**EXERCISE DETAILS**:
All entries are to be given again verbatim.

┌────────

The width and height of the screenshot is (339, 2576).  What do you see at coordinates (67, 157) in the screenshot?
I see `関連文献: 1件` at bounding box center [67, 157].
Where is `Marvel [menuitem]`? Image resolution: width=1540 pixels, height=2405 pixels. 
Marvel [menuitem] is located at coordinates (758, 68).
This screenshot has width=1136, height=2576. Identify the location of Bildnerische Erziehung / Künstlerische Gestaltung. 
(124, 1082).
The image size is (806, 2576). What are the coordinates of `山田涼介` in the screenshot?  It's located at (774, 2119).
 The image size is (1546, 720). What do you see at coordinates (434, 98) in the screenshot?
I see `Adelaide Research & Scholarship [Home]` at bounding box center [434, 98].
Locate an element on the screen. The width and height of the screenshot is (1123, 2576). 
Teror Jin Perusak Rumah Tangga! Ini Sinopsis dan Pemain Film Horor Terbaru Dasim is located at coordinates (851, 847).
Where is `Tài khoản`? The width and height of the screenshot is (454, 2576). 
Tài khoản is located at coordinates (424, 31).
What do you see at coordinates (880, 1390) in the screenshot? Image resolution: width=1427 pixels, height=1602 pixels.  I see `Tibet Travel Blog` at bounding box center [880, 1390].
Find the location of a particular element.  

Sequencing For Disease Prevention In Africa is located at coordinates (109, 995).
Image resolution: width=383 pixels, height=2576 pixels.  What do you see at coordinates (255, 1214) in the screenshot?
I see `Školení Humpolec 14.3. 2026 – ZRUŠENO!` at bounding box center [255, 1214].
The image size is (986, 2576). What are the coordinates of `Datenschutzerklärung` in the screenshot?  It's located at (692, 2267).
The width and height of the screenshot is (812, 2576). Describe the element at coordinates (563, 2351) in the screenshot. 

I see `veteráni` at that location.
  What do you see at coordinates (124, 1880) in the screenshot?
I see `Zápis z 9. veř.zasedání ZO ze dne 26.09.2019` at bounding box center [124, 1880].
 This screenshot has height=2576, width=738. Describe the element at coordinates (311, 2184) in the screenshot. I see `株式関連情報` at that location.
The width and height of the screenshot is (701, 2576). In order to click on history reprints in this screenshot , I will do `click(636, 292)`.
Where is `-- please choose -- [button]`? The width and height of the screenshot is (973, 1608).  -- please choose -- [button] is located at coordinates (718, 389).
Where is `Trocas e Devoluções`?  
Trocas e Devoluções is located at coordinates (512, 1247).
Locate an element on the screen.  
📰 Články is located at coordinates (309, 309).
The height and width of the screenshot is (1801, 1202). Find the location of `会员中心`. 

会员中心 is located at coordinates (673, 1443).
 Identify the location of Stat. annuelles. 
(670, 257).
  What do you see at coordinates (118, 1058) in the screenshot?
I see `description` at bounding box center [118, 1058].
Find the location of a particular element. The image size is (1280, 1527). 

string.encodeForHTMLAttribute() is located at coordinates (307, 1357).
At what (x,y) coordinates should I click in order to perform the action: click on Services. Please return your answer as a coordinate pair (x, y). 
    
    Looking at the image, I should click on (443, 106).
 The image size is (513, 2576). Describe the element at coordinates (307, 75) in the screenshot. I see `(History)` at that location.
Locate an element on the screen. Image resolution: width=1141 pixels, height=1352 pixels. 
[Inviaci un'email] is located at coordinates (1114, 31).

└────────

**WRITTEN RESPONSE**:
The width and height of the screenshot is (339, 2576).  What do you see at coordinates (67, 157) in the screenshot?
I see `関連文献: 1件` at bounding box center [67, 157].
Where is `Marvel [menuitem]`? Image resolution: width=1540 pixels, height=2405 pixels. 
Marvel [menuitem] is located at coordinates (758, 68).
This screenshot has width=1136, height=2576. Identify the location of Bildnerische Erziehung / Künstlerische Gestaltung. 
(124, 1082).
The image size is (806, 2576). What are the coordinates of `山田涼介` in the screenshot?  It's located at (774, 2119).
 The image size is (1546, 720). What do you see at coordinates (434, 98) in the screenshot?
I see `Adelaide Research & Scholarship [Home]` at bounding box center [434, 98].
Locate an element on the screen. The width and height of the screenshot is (1123, 2576). 
Teror Jin Perusak Rumah Tangga! Ini Sinopsis dan Pemain Film Horor Terbaru Dasim is located at coordinates (851, 847).
Where is `Tài khoản`? The width and height of the screenshot is (454, 2576). 
Tài khoản is located at coordinates (424, 31).
What do you see at coordinates (880, 1390) in the screenshot? Image resolution: width=1427 pixels, height=1602 pixels.  I see `Tibet Travel Blog` at bounding box center [880, 1390].
Find the location of a particular element.  

Sequencing For Disease Prevention In Africa is located at coordinates (109, 995).
Image resolution: width=383 pixels, height=2576 pixels.  What do you see at coordinates (255, 1214) in the screenshot?
I see `Školení Humpolec 14.3. 2026 – ZRUŠENO!` at bounding box center [255, 1214].
The image size is (986, 2576). What are the coordinates of `Datenschutzerklärung` in the screenshot?  It's located at (692, 2267).
The width and height of the screenshot is (812, 2576). Describe the element at coordinates (563, 2351) in the screenshot. 

I see `veteráni` at that location.
  What do you see at coordinates (124, 1880) in the screenshot?
I see `Zápis z 9. veř.zasedání ZO ze dne 26.09.2019` at bounding box center [124, 1880].
 This screenshot has height=2576, width=738. Describe the element at coordinates (311, 2184) in the screenshot. I see `株式関連情報` at that location.
The width and height of the screenshot is (701, 2576). In order to click on history reprints in this screenshot , I will do `click(636, 292)`.
Where is `-- please choose -- [button]`? The width and height of the screenshot is (973, 1608).  -- please choose -- [button] is located at coordinates (718, 389).
Where is `Trocas e Devoluções`?  
Trocas e Devoluções is located at coordinates (512, 1247).
Locate an element on the screen.  
📰 Články is located at coordinates (309, 309).
The height and width of the screenshot is (1801, 1202). Find the location of `会员中心`. 

会员中心 is located at coordinates (673, 1443).
 Identify the location of Stat. annuelles. 
(670, 257).
  What do you see at coordinates (118, 1058) in the screenshot?
I see `description` at bounding box center [118, 1058].
Find the location of a particular element. The image size is (1280, 1527). 

string.encodeForHTMLAttribute() is located at coordinates (307, 1357).
At what (x,y) coordinates should I click in order to perform the action: click on Services. Please return your answer as a coordinate pair (x, y). 
    
    Looking at the image, I should click on (443, 106).
 The image size is (513, 2576). Describe the element at coordinates (307, 75) in the screenshot. I see `(History)` at that location.
Locate an element on the screen. Image resolution: width=1141 pixels, height=1352 pixels. 
[Inviaci un'email] is located at coordinates (1114, 31).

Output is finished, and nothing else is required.